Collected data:

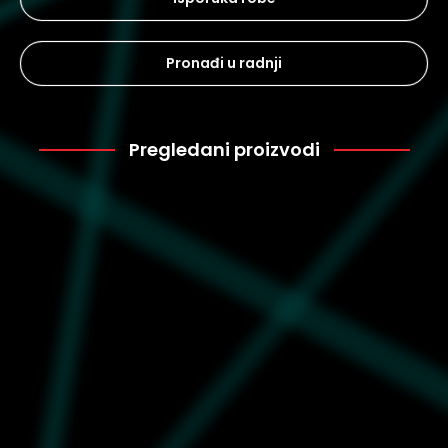
Pronađi u radnji
Pregledani proizvodi
Puma
2.519
634441-01
Muška majica Puma
Graphic hand drawn tee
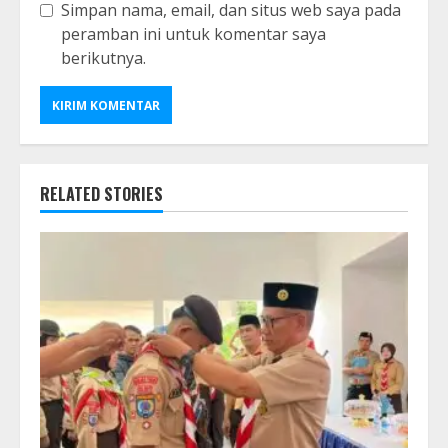
Simpan nama, email, dan situs web saya pada
peramban ini untuk komentar saya
berikutnya.
RELATED STORIES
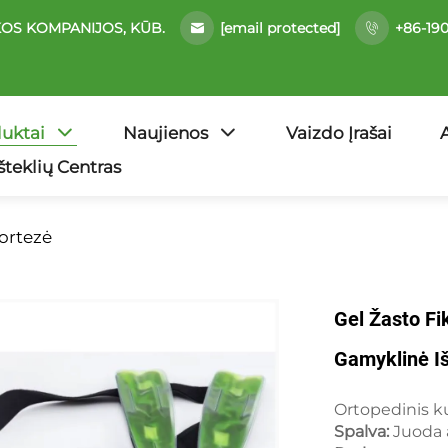
[email protected]
OS KOMPANIJOS, KŪB.
+86-19
uktai
Naujienos
Vaizdo Įrašai
Išteklių Centras
 ortezė
Gel Žasto Fi
Gamyklinė I
Ortopedinis k
Spalva:
Juoda 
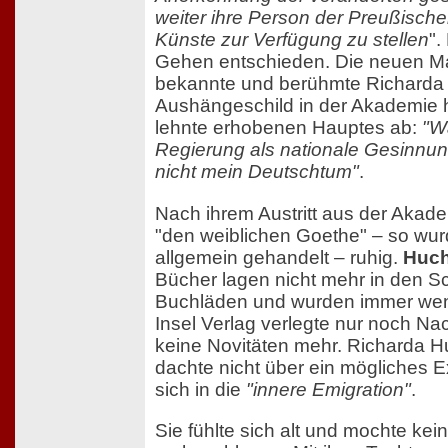
weiter ihre Person der Preußisch
Künste zur Verfügung zu stellen
".
Gehen entschieden. Die neuen Ma
bekannte und berühmte Richarda 
Aushängeschild in der Akademie h
lehnte erhobenen Hauptes ab:
"Wa
Regierung als nationale Gesinnung
nicht mein Deutschtum"
.
Nach ihrem Austritt aus der Akad
"den weiblichen Goethe" – so wu
allgemein gehandelt – ruhig.
Huch
Bücher lagen nicht mehr in den S
Buchläden und wurden immer wen
Insel Verlag verlegte nur noch N
keine Novitäten mehr. Richarda Hu
dachte nicht über ein mögliches E
sich in die
"innere Emigration"
.
Sie fühlte sich alt und mochte ke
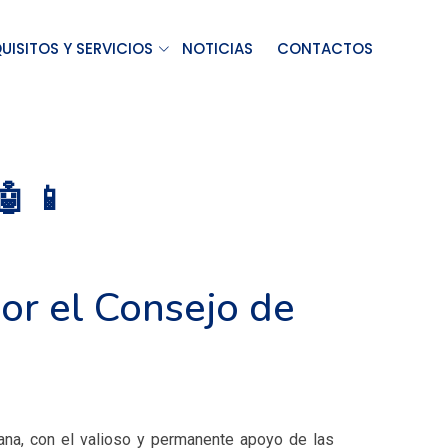
UISITOS Y SERVICIOS
NOTICIAS
CONTACTOS
 📱
or el Consejo de
na, con el valioso y permanente apoyo de las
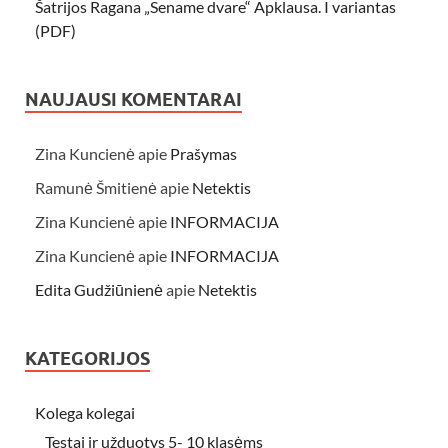
Šatrijos Ragana „Sename dvare“ Apklausa. I variantas
(PDF)
NAUJAUSI KOMENTARAI
Zina Kuncienė
apie
Prašymas
Ramunė Šmitienė
apie
Netektis
Zina Kuncienė
apie
INFORMACIJA
Zina Kuncienė
apie
INFORMACIJA
Edita Gudžiūnienė
apie
Netektis
KATEGORIJOS
Kolega kolegai
Testai ir užduotys 5- 10 klasėms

What you are asked to do: Without the pictures, please output every record exactly.

Answer:
Pronađi u radnji
Pregledani proizvodi
Puma
2.519
634441-01
Muška majica Puma
Graphic hand drawn tee
Simpan nama, email, dan situs web saya pada
peramban ini untuk komentar saya
berikutnya.
RELATED STORIES
[email protected]
OS KOMPANIJOS, KŪB.
+86-19
uktai
Naujienos
Vaizdo Įrašai
Išteklių Centras
 ortezė
Gel Žasto Fi
Gamyklinė I
Ortopedinis k
Spalva:
Juoda 
weiter ihre Person der Preußisch
Künste zur Verfügung zu stellen
".
Gehen entschieden. Die neuen Ma
bekannte und berühmte Richarda 
Aushängeschild in der Akademie h
lehnte erhobenen Hauptes ab:
"Wa
Regierung als nationale Gesinnung
nicht mein Deutschtum"
.
Nach ihrem Austritt aus der Akad
"den weiblichen Goethe" – so wu
allgemein gehandelt – ruhig.
Huch
Bücher lagen nicht mehr in den S
Buchläden und wurden immer wen
Insel Verlag verlegte nur noch N
keine Novitäten mehr. Richarda Hu
dachte nicht über ein mögliches E
sich in die
"innere Emigration"
.
Sie fühlte sich alt und mochte ke
UISITOS Y SERVICIOS
NOTICIAS
CONTACTOS
 📱
or el Consejo de
na, con el valioso y permanente apoyo de las
Šatrijos Ragana „Sename dvare“ Apklausa. I variantas
(PDF)
NAUJAUSI KOMENTARAI
Zina Kuncienė
apie
Prašymas
Ramunė Šmitienė
apie
Netektis
Zina Kuncienė
apie
INFORMACIJA
Zina Kuncienė
apie
INFORMACIJA
Edita Gudžiūnienė
apie
Netektis
KATEGORIJOS
Kolega kolegai
Testai ir užduotys 5- 10 klasėms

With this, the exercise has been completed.